In the entries below, which lines run from the one with "bạn xây dựng phong cách công sở đẳng cấp và" through the one with "a été sacrifié"? Repeat exactly those, both included, and no pictures.

──────────────────────────────

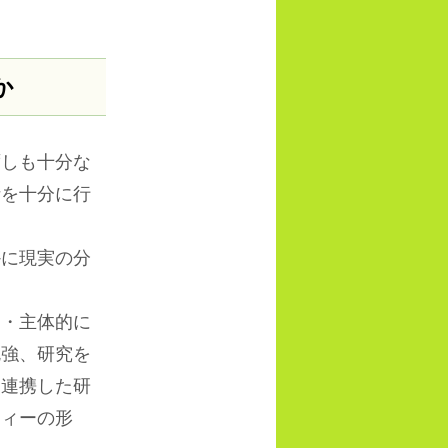
か
しも十分な
析を十分に行
に現実の分
・主体的に
勉強、研究を
た連携した研
ティーの形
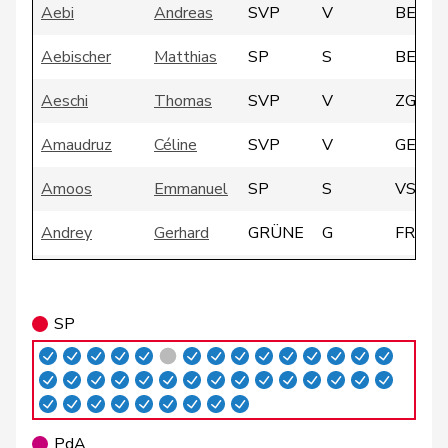
Aebi
Andreas
SVP
V
BE
Aebischer
Matthias
SP
S
BE
Aeschi
Thomas
SVP
V
ZG
Amaudruz
Céline
SVP
V
GE
Amoos
Emmanuel
SP
S
VS
Andrey
Gerhard
GRÜNE
G
FR
Atici
Mustafa
SP
S
BS
SP
Badertscher
Christine
GRÜNE
G
BE
Badran
Jacqueline
SP
S
ZH
Barrile
Angelo
SP
S
ZH
PdA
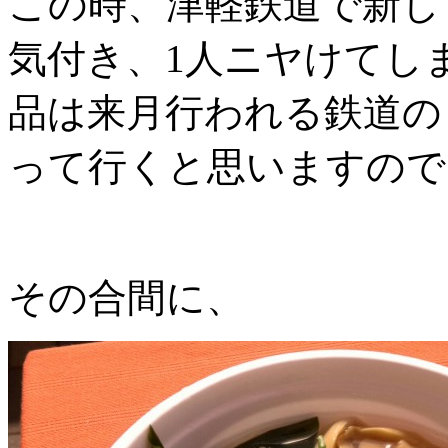
この時、津軽鉄道で新し
気付き、1人ニヤけてし
品は来月行われる鉄道の
って行くと思いますので
その合間に、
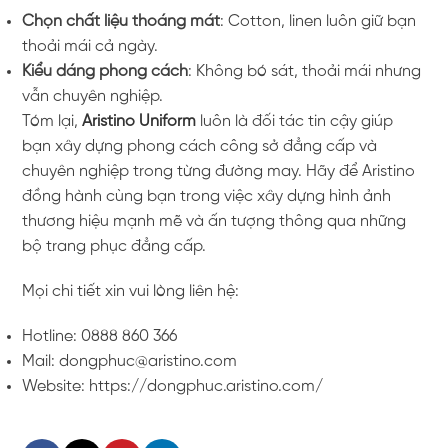
Chọn chất liệu thoáng mát
: Cotton, linen luôn giữ bạn
thoải mái cả ngày.
Kiểu dáng phong cách
: Không bó sát, thoải mái nhưng
vẫn chuyên nghiệp.
Tóm lại,
Aristino Uniform
luôn là đối tác tin cậy giúp
bạn xây dựng phong cách công sở đẳng cấp và
chuyên nghiệp trong từng đường may. Hãy để Aristino
đồng hành cùng bạn trong việc xây dựng hình ảnh
thương hiệu mạnh mẽ và ấn tượng thông qua những
bộ trang phục đẳng cấp.
Mọi chi tiết xin vui lòng liên hệ:
Hotline: 0888 860 366
Mail: dongphuc@aristino.com
Website: https://dongphuc.aristino.com/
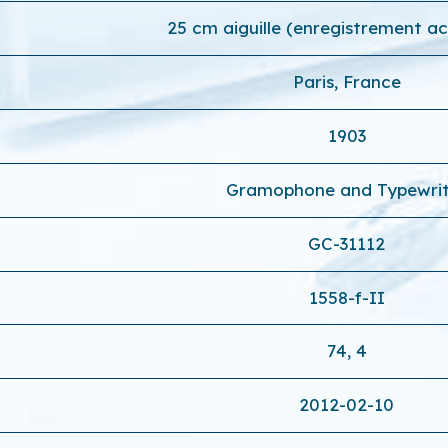
25 cm aiguille (enregistrement a
Paris, France
1903
Gramophone and Typewri
GC-31112
1558-f-II
74, 4
2012-02-10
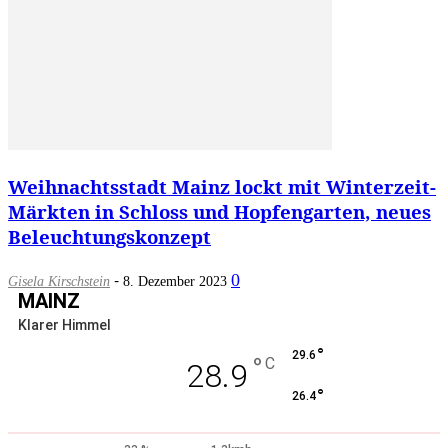
Weihnachtsstadt Mainz lockt mit Winterzeit-
Märkten in Schloss und Hopfengarten, neues
Beleuchtungskonzept
-
0
Gisela Kirschstein
8. Dezember 2023
MAINZ
Klarer Himmel
°
29.6
°
C
28.9
°
26.4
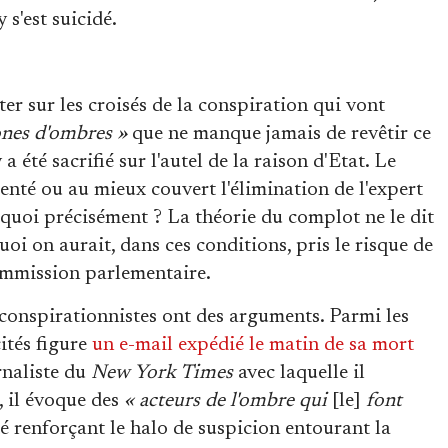
s'est suicidé.
ter sur les croisés de la conspiration qui vont
ones d'ombres »
que ne manque jamais de revêtir ce
a été sacrifié sur l'autel de la raison d'Etat. Le
nté ou au mieux couvert l'élimination de l'expert
 quoi précisément ? La théorie du complot ne le dit
oi on aurait, dans ces conditions, pris le risque de
ommission parlementaire.
 conspirationnistes ont des arguments. Parmi les
ités figure
un e-mail expédié le matin de sa mort
rnaliste du
New York Times
avec laquelle il
, il évoque des
« acteurs de l'ombre qui
[le]
font
té renforçant le halo de suspicion entourant la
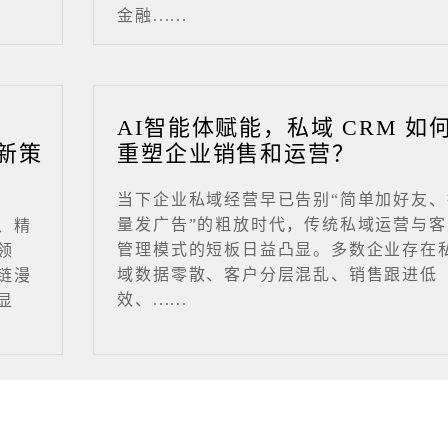
金融......
业
AI智能体赋能，私域 CRM 如
新策
重塑企业销售和运营？
当下企业私域经营早已告别“简单加好友、
量发广告”的粗放时代，传统私域运营与客
、精
管理模式的短板日益凸显。多数企业存在
领
域数据零散、客户分层混乱、销售跟进低
链漫
效、......
显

──────────────────────────────

Response to this exercise >>
bạn xây dựng phong cách công sở đẳng cấp và
chuyên nghiệp trong từng đường may. Hãy để Aristino
đồng hành cùng bạn trong việc xây dựng hình ảnh
thương hiệu mạnh mẽ và ấn tượng thông qua những
bộ trang phục đẳng cấp.
Mọi chi tiết xin vui lòng liên hệ:
Hotline: 0888 860 366
Mail: dongphuc@aristino.com
Website: https://dongphuc.aristino.com/
25 cm aiguille (enregistrement a
Paris, France
1903
Gramophone and Typewri
GC-31112
1558-f-II
74, 4
2012-02-10
Weihnachtsstadt Mainz lockt mit Winterzeit-
Märkten in Schloss und Hopfengarten, neues
Beleuchtungskonzept
-
0
Gisela Kirschstein
8. Dezember 2023
MAINZ
Klarer Himmel
°
29.6
°
C
28.9
°
26.4
s'est suicidé.
ter sur les croisés de la conspiration qui vont
ones d'ombres »
que ne manque jamais de revêtir ce
a été sacrifié sur l'autel de la raison d'Etat. Le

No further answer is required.